A “kinship?” Really? Sometimes it feels like the gallery is trying too hard to convince us Riopelle is an important influencer.
Likewise, we are told, Riopelle’s iceberg paintings are echoed in Caroline Monnet’s multimedia work The Future Left Behind from 2021, presenting a bird’s eye view of a northern village. The Quebec-based Monnet is currently the It-Girl of Canadian Indigenous art, her work popping up everywhere. In a catalogue essay, Monnet discusses how Riopelle was a role model for her when she was young. But as she matured, she lost interest in Riopelle because his work from the Arctic was like Group of Seven paintings — “devoid of human presence.” The North’s Indigenous people were erased.

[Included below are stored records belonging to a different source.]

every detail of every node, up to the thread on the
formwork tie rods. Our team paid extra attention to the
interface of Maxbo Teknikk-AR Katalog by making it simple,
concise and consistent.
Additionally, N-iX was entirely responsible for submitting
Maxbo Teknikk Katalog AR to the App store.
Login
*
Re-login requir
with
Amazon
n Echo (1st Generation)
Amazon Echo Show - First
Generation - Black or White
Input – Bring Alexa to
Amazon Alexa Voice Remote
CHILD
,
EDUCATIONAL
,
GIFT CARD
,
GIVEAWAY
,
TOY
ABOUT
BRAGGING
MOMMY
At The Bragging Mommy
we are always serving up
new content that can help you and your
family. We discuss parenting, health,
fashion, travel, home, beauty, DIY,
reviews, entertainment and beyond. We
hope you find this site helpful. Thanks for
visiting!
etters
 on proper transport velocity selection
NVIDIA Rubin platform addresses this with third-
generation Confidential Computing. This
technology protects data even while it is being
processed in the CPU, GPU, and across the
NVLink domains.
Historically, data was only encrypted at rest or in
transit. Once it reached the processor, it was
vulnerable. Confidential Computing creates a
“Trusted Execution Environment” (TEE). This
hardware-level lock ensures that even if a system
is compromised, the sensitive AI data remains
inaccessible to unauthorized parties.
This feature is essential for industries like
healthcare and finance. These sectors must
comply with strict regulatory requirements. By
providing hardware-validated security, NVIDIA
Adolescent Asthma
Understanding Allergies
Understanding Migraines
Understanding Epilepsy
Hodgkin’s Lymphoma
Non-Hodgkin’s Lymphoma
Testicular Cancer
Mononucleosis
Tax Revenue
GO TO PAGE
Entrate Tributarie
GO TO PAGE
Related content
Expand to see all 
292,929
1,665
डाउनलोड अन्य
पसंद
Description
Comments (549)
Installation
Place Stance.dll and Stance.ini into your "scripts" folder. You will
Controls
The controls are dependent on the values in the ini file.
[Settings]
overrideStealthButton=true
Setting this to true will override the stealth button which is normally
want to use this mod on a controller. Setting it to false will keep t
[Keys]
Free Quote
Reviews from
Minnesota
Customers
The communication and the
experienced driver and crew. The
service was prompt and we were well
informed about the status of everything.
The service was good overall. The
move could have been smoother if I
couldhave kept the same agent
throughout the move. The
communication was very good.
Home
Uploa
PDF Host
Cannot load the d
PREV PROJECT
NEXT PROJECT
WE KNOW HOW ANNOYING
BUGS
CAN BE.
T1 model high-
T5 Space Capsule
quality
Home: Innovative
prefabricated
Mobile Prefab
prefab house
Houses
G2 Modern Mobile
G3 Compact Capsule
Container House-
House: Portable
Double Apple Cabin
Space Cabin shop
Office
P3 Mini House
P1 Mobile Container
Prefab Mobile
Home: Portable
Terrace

Jean Paul Riopelle,“Sans titre” (Untitled), 1953
coloured inks on paper, 29.33" x 42.28" (Courtesy of National Gallery of Canada, © Estate of Jean Paul Riopelle)
More of a case can be made for “kinship” between Riopelle and Françoise Sullivan, another Quebec artist marking the centenary of her birth this year, except Sullivan, at 100, is still kicking and painting and has a new exhibition this fall at the Montreal Museum of Fine Arts. She and Riopelle share more than a birth year. They were both signatories of the artworld’s anti-establishment Refus global in 1948, a document credited with helping Quebec emerge from “The Great Darkness” of the Duplessis era. Sullivan’s lively abstract on view at the National Gallery, Triptych, 2021, definitely echos the fat, worm-like squiggles found in Riopelle’s Couple Ficelles, 1972.
Sylvie Lacerte, the independent curator who organized the exhibition, Riopelle: Crossroads in Time, calls the artist an “icon.” But is he a “national icon?” Well, he is definitely a Quebec icon but in the rest of Canada he has not captured the public imagination in the way Tom Thomson, Emily Carr or Alex Colville have.
In Quebec, Riopelle exhibitions were held in many galleries this year to mark the centenary of his birth. Michel Cheff, who curated a Riopelle exhibition at Galerie Montcalm in Gatineau, Que., this past summer, says Quebecers are dazzled by Riopelle’s international success and by his reputation as a “wild man.” He once burned a pile of his own paintings when he ran out of fuel for his fireplace in a Paris apartment. In France, surrealist painter André Breton nicknamed Riopelle “the peerless trapper.” The name stuck. The “wild man” mythology lingers.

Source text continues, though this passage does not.